La bugia di Belpietro raccontata 11 ore dopo il fattaccio in tivù non può reggere nemmeno a un lapsus, visto che avrebbe dovuto accertarla col suo agente subito dopo il fattaccio. Il dettaglio non è da poco perché a questo punto è lecito chiedersi perché quell’agente abbia dovuto sparare 3 colpi di arma da fuoco contro qualcuno che non ha sparato, da cui non ha subito violenza o rapina, ma soltanto perché avrebbe sceso velocemente le scale del condominio. Messa così l’agente della scorta di Belpietro rischia l’accusa di tentato omicidio, sempre che il presunto malcapitato omicida esca allo scoperto dichiarando di essere fuggito dai colpi di pistola impazziti di un agente.

Allo stato dei fatti è più lecito chiedersi se non sia per la conseguenza degli spari dell’agente che il malcapitato se la sia data a gambe. Del resto non sarebbe la prima volta che un improvviso mal di pancia costringa una veloce corsa lungo le scale verso un bagno o dietro qualche cespuglio. E’ pur vero che non si ha notizia di tracce di deiezioni nel cortile del palazzo di Belpietro, ma nemmeno una foglia pare essersi mossa dalla siepe del cortile confinante che dà su via Borgonuovo, unica via di fuga possibile per il presunto omicida fuggiasco.

Alla luce dei fatti fin qui appurati non c’è traccia di umanità che abbia voluto sparare a Belpietro armato di pistola (giocattolo che si usa solo per i colpi in banca non certo per commettere omicidi) tantomeno del suo presunto inceppamento. Tutti da dimostrare per il presunto omicida, sfuggito a ben 3 colpi di un agente che ha fornito un dettagliato identikit degno più da colpo di fulmine culminato con bacio alla francese che da fortuito e concitato incontro-scontro a suon di pallottole. L’agente della scorta di Belpietro ha descritto i connotati del presunto omicida con zigomi marcati, labbro superiore carnoso e sporgente, capelli a ciuffo e occhi con grandi pupille. Dettagli strani da cogliere in un contesto così, lungo le scale con poca luce e in pochi attimi, come strano è che un omicida armato intenda compiere un delitto al quinto piano di un palazzo la sera tardi, senza prevedere che l’allarme provocato al vicinato dei 4 piani sottostanti dal rumore degli spari avrebbe messo a rischio la sua fuga.

Strano pure che un omicida sia così ingenuo di vagare per le scale con la pistola in vista proprio davanti alla scorta del suo presunto bersaglio già lontano. Com’è strano che la cieca voglia di ammazzare Belpietro induca il presunto omicida a risparmiare la vita della scorta.
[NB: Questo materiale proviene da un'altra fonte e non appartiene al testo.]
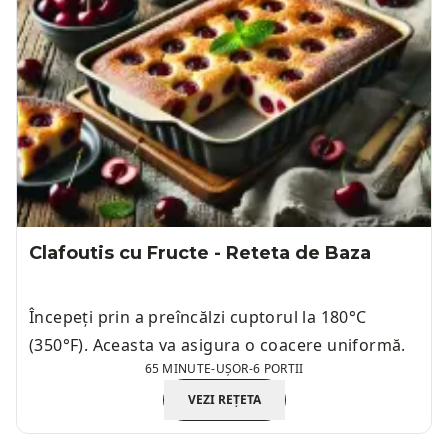
Clafoutis cu Fructe - Reteta de Baza
Începeți prin a preîncălzi cuptorul la 180°C
(350°F). Aceasta va asigura o coacere uniformă.
65 MINUTE
-
UȘOR
-
6 PORTII
VEZI REȚETA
Ammazzarli tutti e 3 (compreso il secondo agente rimasto in auto ad aspettare) al momento della sosta davanti la casa di Belpietro o all’ingresso dell’androne del palazzo, avrebbe comportato il rischio dell’omicidio plurimo che non sarebbe stato molto più pesante dell’omicidio premeditato, ma avrebbe garantito meno rischi e maggiori possibilità di fuga al malintenzionato.

Insomma è troppo strano che il presunto omicida punti l’arma proprio contro l’agente già lontano dal vero presunto obiettivo del delitto (Belpietro) senza sparare. Com’è strano che un presunto omicida rischi così tanto per così poco: Maurizio Belpietro. Dal quale sarebbe lecito aspettarsi un editoriale in prima pagina in cui spiega (date alla mano) che da quando governa il suo finanziatore Berlusconi, in Italia stragi ed attentati sono diventati per fortuna uno spiacevole e lontano ricordo. Se non avesse tempo di scriverlo lo dica a Del Debbio. Sia mai che decida di invitare a Mattino 5 la famiglia Falcone, Borsellino o i parenti della bimba morta nell’attentato di via Georgofili. Per quell’episodio il presidente del consiglio è indagato per strage assieme a Dell’Utri. Mi sembra sia una notizia assai più consistente della fin qui bufala sull’attentato a Belpietro.